The Brain That Wouldn't Die

Completing a PhD is a pretty intensive activity. You spend a lot of time reading, writing and talking about your project. There is a portion of time-pie left over for sleeping, eating, and watching B-movies, but much of this is also spent thinking/obsessing about your thesis.

In this situation it is easy to forget about the body, or, at least, to discount its importance in the scheme of things. My foot cannot write a chapter, ergo, my foot is useless! This reminds me of René Descartes' famous comment "Cogito ergo sum" (I think, therefore I am). If you factor into this equation the almost constant use of the computer, one can begin to feel rather like a disembodied brain on a stick.

Or in a tray...





All concepts of mind/body dualism, however, depend upon the continuing health of the body concerned. At least, this is what I came to realise after waking up vomiting wretchedly this morning. As I hung my head over the latrine, I contemplated how one can only believe one's body is secondary when it is working properly. Rather like power, which is most noticeable to those who perceive they do not possess it, physical health is largely invisible to those who have it.

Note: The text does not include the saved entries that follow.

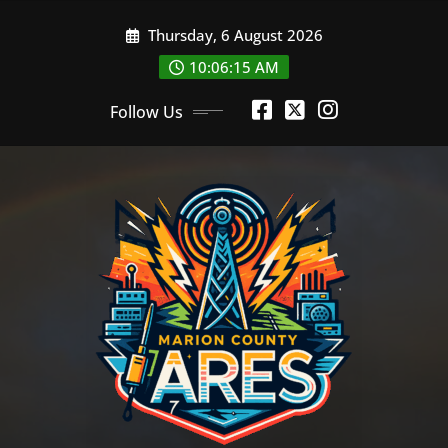
Skip
Thursday, 6 August 2026
to
content
10:06:16 AM
Follow Us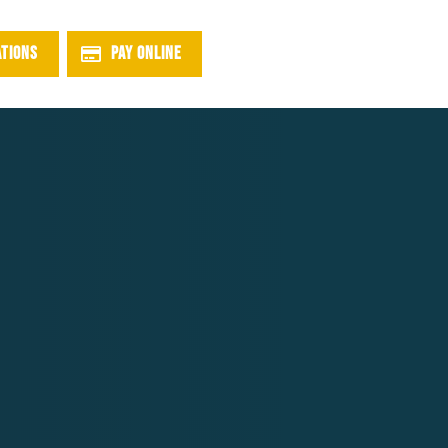
ATIONS
PAY ONLINE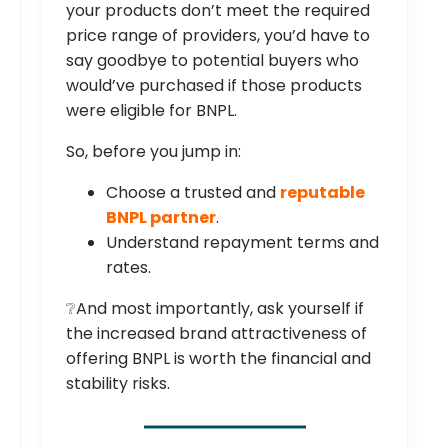
your products don’t meet the required
price range of providers, you’d have to
say goodbye to potential buyers who
would’ve purchased if those products
were eligible for BNPL.
So, before you jump in:
Choose a trusted and
reputable
BNPL partner
.
Understand repayment terms and
rates.
❔And most importantly, ask yourself if
the increased brand attractiveness of
offering BNPL is worth the financial and
stability risks.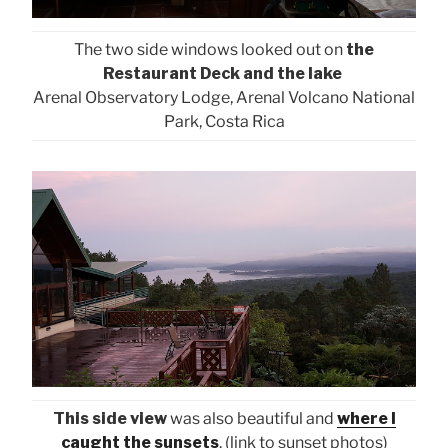
The two side windows looked out on
the
Restaurant Deck and the lake
Arenal Observatory Lodge, Arenal Volcano National
Park, Costa Rica
This side view
was also beautiful and
where I
caught the sunsets
. (link to sunset photos)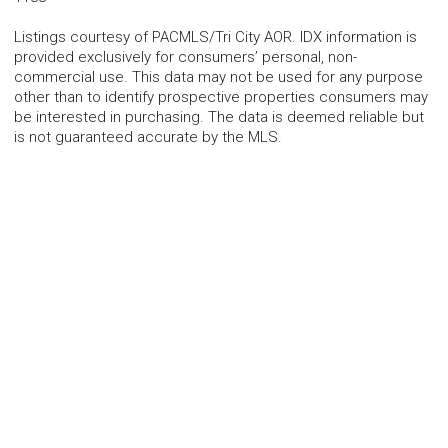
Listings courtesy of PACMLS/Tri City AOR. IDX information is
provided exclusively for consumers’ personal, non-
commercial use. This data may not be used for any purpose
other than to identify prospective properties consumers may
be interested in purchasing. The data is deemed reliable but
is not guaranteed accurate by the MLS.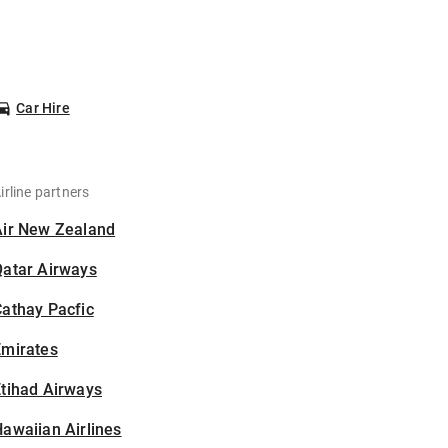
Car Hire
irline partners
Air New Zealand
Qatar Airways
athay Pacfic
Emirates
tihad Airways
awaiian Airlines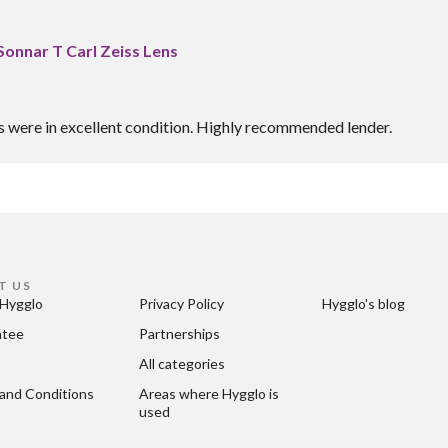
Sonnar T Carl Zeiss Lens
es were in excellent condition. Highly recommended lender.
T US
Hygglo
Privacy Policy
Hygglo's blog
ntee
Partnerships
All categories
and Conditions
Areas where Hygglo is 
used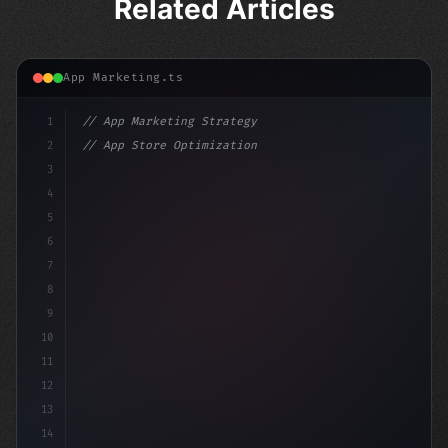
Related Articles
App Marketing.ts
1
// App Marketing Strategy
2
// App Store Optimization (ASO) Guide 2026:...
3
4
"keyword"
>const marketingPlan = 
{
5
    target: "m
6
7
8
9
10
11
12
13
14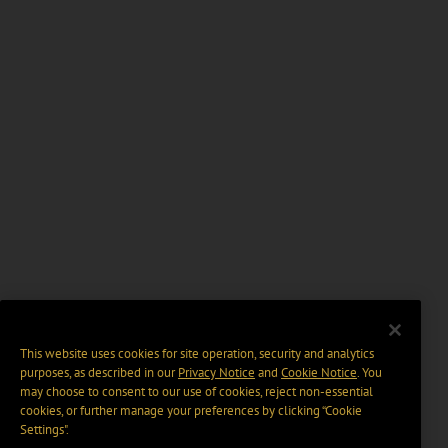
This website uses cookies for site operation, security and analytics
purposes, as described in our
Privacy Notice
and
Cookie Notice
. You
may choose to consent to our use of cookies, reject non-essential
cookies, or further manage your preferences by clicking “Cookie
Settings".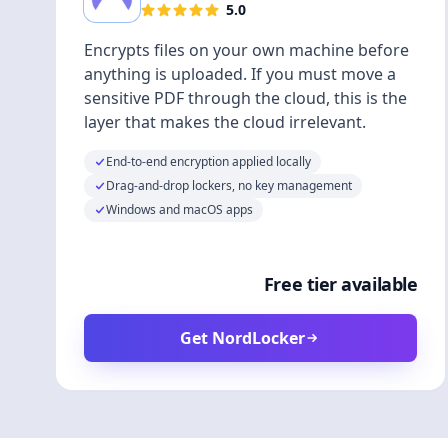
5.0
Encrypts files on your own machine before
anything is uploaded. If you must move a
sensitive PDF through the cloud, this is the
layer that makes the cloud irrelevant.
End-to-end encryption applied locally
Drag-and-drop lockers, no key management
Windows and macOS apps
Free tier available
Get NordLocker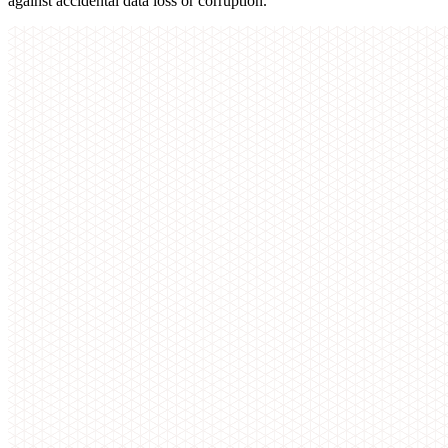
against accidental data loss or corruption.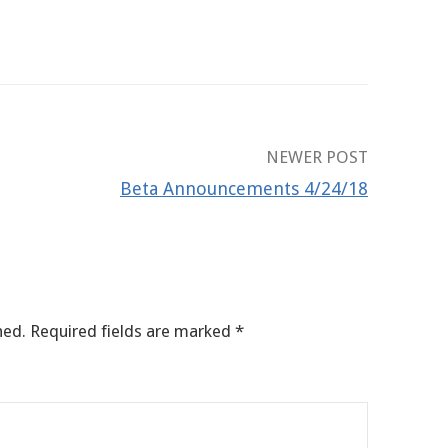
NEWER POST
Beta Announcements 4/24/18
hed.
Required fields are marked
*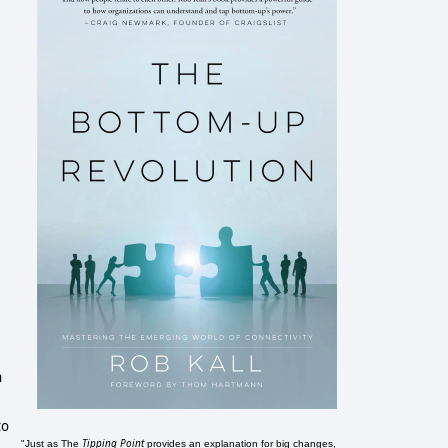
h
to
Tipping Point
"Just as The
provides an explanation for big changes,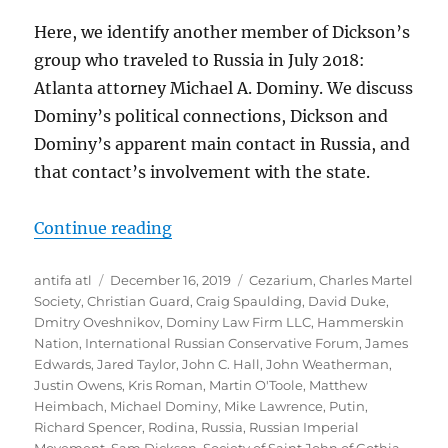
Here, we identify another member of Dickson’s
group who traveled to Russia in July 2018:
Atlanta attorney Michael A. Dominy. We discuss
Dominy’s political connections, Dickson and
Dominy’s apparent main contact in Russia, and
that contact’s involvement with the state.
“What You Did Last Summer: Atlan
Continue reading
Author
Posted
Tags
antifa atl
December 16, 2019
Cezarium
,
Charles Martel
on
Society
,
Christian Guard
,
Craig Spaulding
,
David Duke
,
Dmitry Oveshnikov
,
Dominy Law Firm LLC
,
Hammerskin
Nation
,
International Russian Conservative Forum
,
James
Edwards
,
Jared Taylor
,
John C. Hall
,
John Weatherman
,
Justin Owens
,
Kris Roman
,
Martin O'Toole
,
Matthew
Heimbach
,
Michael Dominy
,
Mike Lawrence
,
Putin
,
Richard Spencer
,
Rodina
,
Russia
,
Russian Imperial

In reality, the absence of body equals death. Which is why it might be nice to live in this movie:



Ah, just think of it. What freedom!

Of course, you would be stuck in a tray.

In her essay "Will the Real Body Please Stand Up?" Allucquère Rosanne Stone comments that:

"no matter how virtual the subject may become, there is always a body attached. It may be off somewhere else - and that 'somewhere else' may be a privileged point of view - but consciousness remains firmly rooted in the physical" (p.93 of Cybersexualities).

Further:

"It is important to remember that virtual community originates in, and must return to, the physical. No refigured virtual body, no matter how beautiful, will slow the death of a cyberpunk with AIDS. Even in the age of the technosocial subject, life is lived through bodies... forgetting the body is an old Cartesian trick, one that has unpleasant consequences for those bodies whose speech is silenced by the act of our forgetting;that is to say, those upon whose labor the act of forgetting the body is founded - usually women and minorities" (p.94).

Before we celebrate our imagined transcendence of the physical, we should ask ourselves where we think our bodies have gone. And would you really want to do without your body? I would just like to thank my stomach for reminding me of these important issues.